• [What the exercise asks] Return, from the data that follows, each line that holds the word "Amavasya".

Stored data entries
+ + + +
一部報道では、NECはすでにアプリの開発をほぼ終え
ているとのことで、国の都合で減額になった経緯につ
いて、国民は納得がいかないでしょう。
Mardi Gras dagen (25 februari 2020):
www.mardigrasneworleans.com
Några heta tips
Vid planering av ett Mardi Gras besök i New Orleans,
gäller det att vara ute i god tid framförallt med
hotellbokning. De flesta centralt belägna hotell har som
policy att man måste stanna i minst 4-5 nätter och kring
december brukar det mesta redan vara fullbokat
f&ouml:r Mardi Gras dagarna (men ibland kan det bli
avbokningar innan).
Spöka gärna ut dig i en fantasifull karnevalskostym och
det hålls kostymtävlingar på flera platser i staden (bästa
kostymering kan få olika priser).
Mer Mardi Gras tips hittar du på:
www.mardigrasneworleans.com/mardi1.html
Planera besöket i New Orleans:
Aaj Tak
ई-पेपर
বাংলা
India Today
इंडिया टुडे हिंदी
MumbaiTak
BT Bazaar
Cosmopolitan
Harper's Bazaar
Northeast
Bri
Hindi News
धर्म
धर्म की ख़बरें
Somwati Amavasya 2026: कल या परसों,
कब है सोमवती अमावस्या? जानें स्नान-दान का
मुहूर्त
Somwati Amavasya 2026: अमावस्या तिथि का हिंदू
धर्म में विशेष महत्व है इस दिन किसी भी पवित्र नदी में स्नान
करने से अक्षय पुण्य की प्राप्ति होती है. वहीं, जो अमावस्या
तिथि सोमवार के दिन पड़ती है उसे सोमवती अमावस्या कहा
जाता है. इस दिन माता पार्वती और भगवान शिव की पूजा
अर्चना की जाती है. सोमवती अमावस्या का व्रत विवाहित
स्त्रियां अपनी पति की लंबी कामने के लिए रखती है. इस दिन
+ + + +
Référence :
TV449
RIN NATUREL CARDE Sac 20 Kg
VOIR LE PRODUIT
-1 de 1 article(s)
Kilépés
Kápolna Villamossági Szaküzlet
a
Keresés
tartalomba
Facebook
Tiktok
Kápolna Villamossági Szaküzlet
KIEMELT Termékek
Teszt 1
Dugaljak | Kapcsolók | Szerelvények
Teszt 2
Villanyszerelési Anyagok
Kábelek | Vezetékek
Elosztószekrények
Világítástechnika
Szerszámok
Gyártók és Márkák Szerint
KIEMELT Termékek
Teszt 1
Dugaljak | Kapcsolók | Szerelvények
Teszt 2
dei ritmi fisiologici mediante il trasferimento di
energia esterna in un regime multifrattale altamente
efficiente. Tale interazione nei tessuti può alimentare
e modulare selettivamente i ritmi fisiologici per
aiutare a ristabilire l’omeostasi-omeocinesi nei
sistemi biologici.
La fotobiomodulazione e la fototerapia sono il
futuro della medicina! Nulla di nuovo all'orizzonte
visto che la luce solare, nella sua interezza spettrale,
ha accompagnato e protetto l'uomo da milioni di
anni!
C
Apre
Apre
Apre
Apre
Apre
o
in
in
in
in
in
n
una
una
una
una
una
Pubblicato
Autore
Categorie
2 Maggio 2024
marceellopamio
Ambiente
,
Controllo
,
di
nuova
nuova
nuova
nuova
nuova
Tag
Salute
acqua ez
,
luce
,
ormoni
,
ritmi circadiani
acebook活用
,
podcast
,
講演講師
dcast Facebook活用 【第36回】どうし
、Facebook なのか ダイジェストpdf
+ + + +
• [Exercise solution]
Somwati Amavasya 2026: कल या परसों,
Somwati Amavasya 2026: अमावस्या तिथि का हिंदू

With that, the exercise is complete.